Outcome of the impella device for acute mechanical circulatory support

Anthony Lemaire, Mark B Anderson, Thomas Prendergast, Neil Stockmaster, Andrew Goodman, Ann Marie Lozane, George Batsides
Innovations: Technology and Techniques in Cardiothoracic and Vascular Surgery 2013, 8 (1): 12-6

OBJECTIVE: The contribution of cardiogenic shock to in-hospital mortality has not decreased significantly despite prompt revascularization, advances in medical therapy, and mechanical circulatory support. For patients in cardiogenic shock, mechanical circulatory support has been provided by a variety of devices. We report the outcome of the Impella device for acute mechanical circulatory support in cardiogenic shock in a setting of a large-volume single institution. The primary end points include survival to 30 days and recovery of native heart function and survival to 90 days and 1 year. The secondary end points include device complications.

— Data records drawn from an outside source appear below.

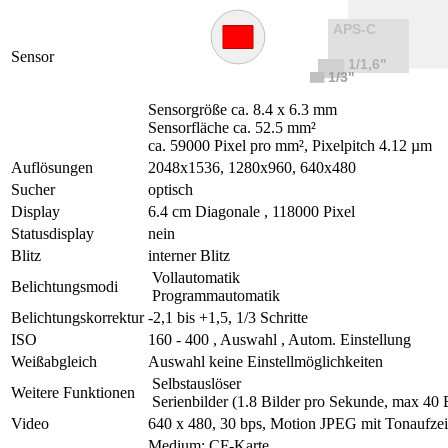
Sensor
Sensorgröße ca. 8.4 x 6.3 mm
Sensorfläche ca. 52.5 mm²
ca. 59000 Pixel pro mm², Pixelpitch 4.12 µm
Auflösungen
2048x1536, 1280x960, 640x480
Sucher
optisch
Display
6.4 cm Diagonale , 118000 Pixel
Statusdisplay
nein
Blitz
interner Blitz
Vollautomatik
Belichtungsmodi
Programmautomatik
Belichtungskorrektur
-2,1 bis +1,5, 1/3 Schritte
ISO
160 - 400 , Auswahl , Autom. Einstellung
Weißabgleich
Auswahl keine Einstellmöglichkeiten
Selbstauslöser
Weitere Funktionen
Serienbilder (1.8 Bilder pro Sekunde, max 40 B
Video
640 x 480, 30 bps, Motion JPEG mit Tonaufze
Medium: CF-Karte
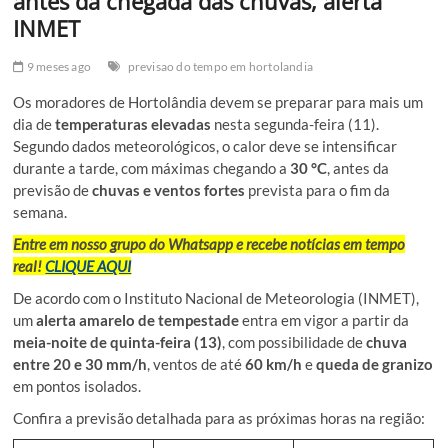
antes da chegada das chuvas, alerta
INMET
9 meses ago
previsao do tempo em hortolandia
Os moradores de Hortolândia devem se preparar para mais um
dia de
temperaturas elevadas
nesta segunda-feira (11).
Segundo dados meteorológicos, o calor deve se intensificar
durante a tarde, com máximas chegando a
30 °C
, antes da
previsão de
chuvas e ventos fortes
prevista para o fim da
semana.
Entre em nosso grupo do Whatsapp e recebe notícias em tempo
real!
CLIQUE AQUI
De acordo com o Instituto Nacional de Meteorologia (INMET),
um
alerta amarelo de tempestade
entra em vigor a partir da
meia-noite de quinta-feira (13)
, com possibilidade de
chuva
entre 20 e 30 mm/h
, ventos de até
60 km/h
e
queda de granizo
em pontos isolados.
Confira a previsão detalhada para as próximas horas na região:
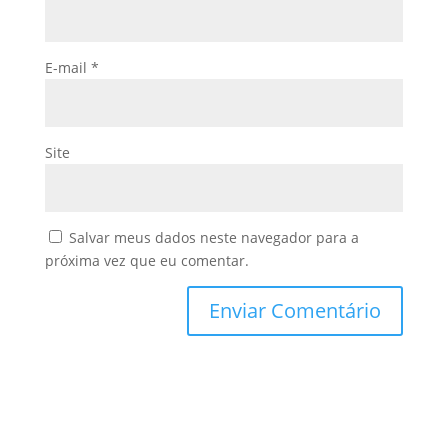
E-mail
*
Site
Salvar meus dados neste navegador para a
próxima vez que eu comentar.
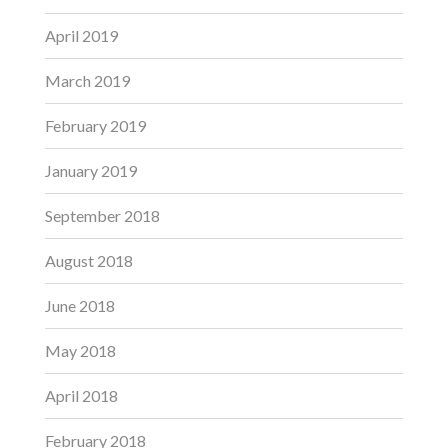
April 2019
March 2019
February 2019
January 2019
September 2018
August 2018
June 2018
May 2018
April 2018
February 2018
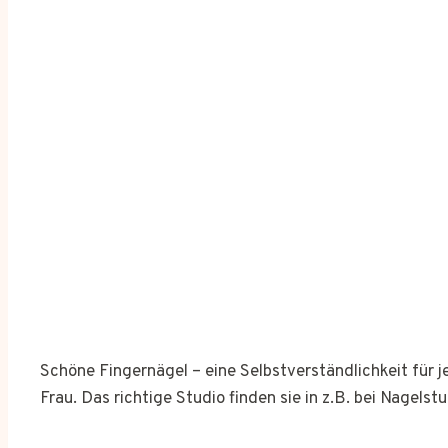
Schöne Fingernägel – eine Selbstverständlichkeit für 
Frau. Das richtige Studio finden sie in z.B. bei Nagelst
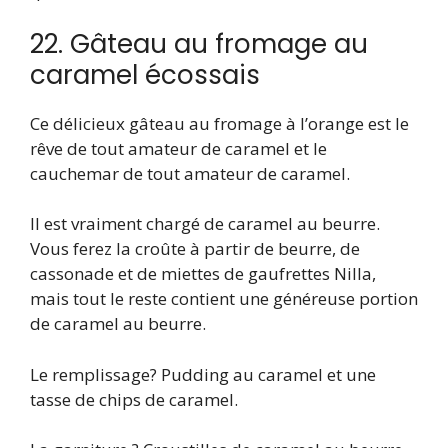
22. Gâteau au fromage au
caramel écossais
Ce délicieux gâteau au fromage à l’orange est le
rêve de tout amateur de caramel et le
cauchemar de tout amateur de caramel.
Il est vraiment chargé de caramel au beurre.
Vous ferez la croûte à partir de beurre, de
cassonade et de miettes de gaufrettes Nilla,
mais tout le reste contient une généreuse portion
de caramel au beurre.
Le remplissage? Pudding au caramel et une
tasse de chips de caramel.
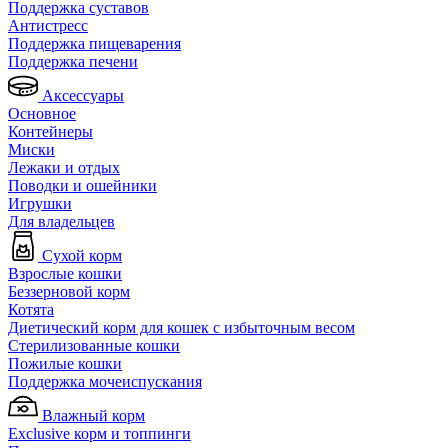
Поддержка суставов
Антистресс
Поддержка пищеварения
Поддержка печени
Аксессуары
Основное
Контейнеры
Миски
Лежаки и отдых
Поводки и ошейники
Игрушки
Для владельцев
Сухой корм
Взрослые кошки
Беззерновой корм
Котята
Диетический корм для кошек с избыточным весом
Стерилизованные кошки
Пожилые кошки
Поддержка мочеиспускания
Влажный корм
Exclusive корм и топпинги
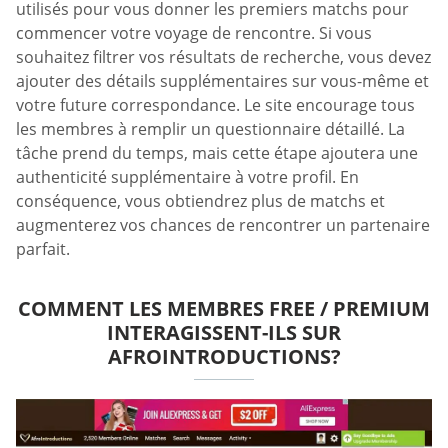
utilisés pour vous donner les premiers matchs pour
commencer votre voyage de rencontre. Si vous
souhaitez filtrer vos résultats de recherche, vous devez
ajouter des détails supplémentaires sur vous-même et
votre future correspondance. Le site encourage tous
les membres à remplir un questionnaire détaillé. La
tâche prend du temps, mais cette étape ajoutera une
authenticité supplémentaire à votre profil. En
conséquence, vous obtiendrez plus de matchs et
augmenterez vos chances de rencontrer un partenaire
parfait.
COMMENT LES MEMBRES FREE / PREMIUM
INTERAGISSENT-ILS SUR
AFROINTRODUCTIONS?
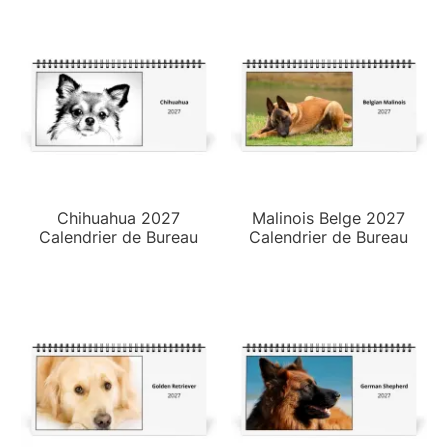
Chihuahua 2027
Malinois Belge 2027
Calendrier de Bureau
Calendrier de Bureau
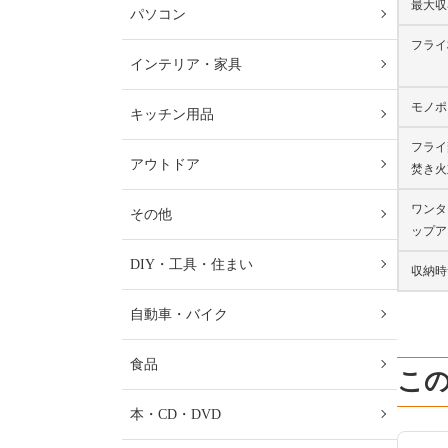
最大収
パソコン
フライ
インテリア・家具
モノポ
キッチン用品
フライ
アウトドア
焚き火
ワンタ
その他
ップア
DIY・工具・住まい
収納時
自動車・バイク
食品
こ
本・CD・DVD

METHODS: We performed a retrospective chart review of 36 consecutive patients who underwent placement of the Impella device from February 6, 2006, to December 31, 2010. The charts were evaluated for data relative to the patients' demographics, hemodynamics, operative details, 30-day outcome including the patients' native heart function recovery, and 90-day and 1-year survival.

RESULTS: Thirty-six consecutive patients were included in our study. The mean ± SD age was 60.3 ± 13 years, and 69% were men. The indication for placement of the Impella device included postcardiotomy cardiogenic shock in 23 patients (64%), acute myocardial infarction complicated with cardiogenic shock in 10 patients (28%), acute decompensated ischemic cardiomyopathy in 2 patients (6%), and myocarditis with cardiogenic shock in 1 patient (3%). The mean ± SD duration of the Impella support was 4.5 ± 3.9 days (range, 1-18). The 30-day survival rate was 72% (26/36), and, of those, 96% (25/26) recovered their native heart function and one (4%) was bridged to long-term left ventricular assist device (HeartMate II; Thoratec, Inc, Pleasanton, CA USA). The 90-day and 1-year survival was 64% and 61%, respectively.

CONCLUSIONS: The Impella devices yielded a very favorable outcome in patients with cardiogenic shock.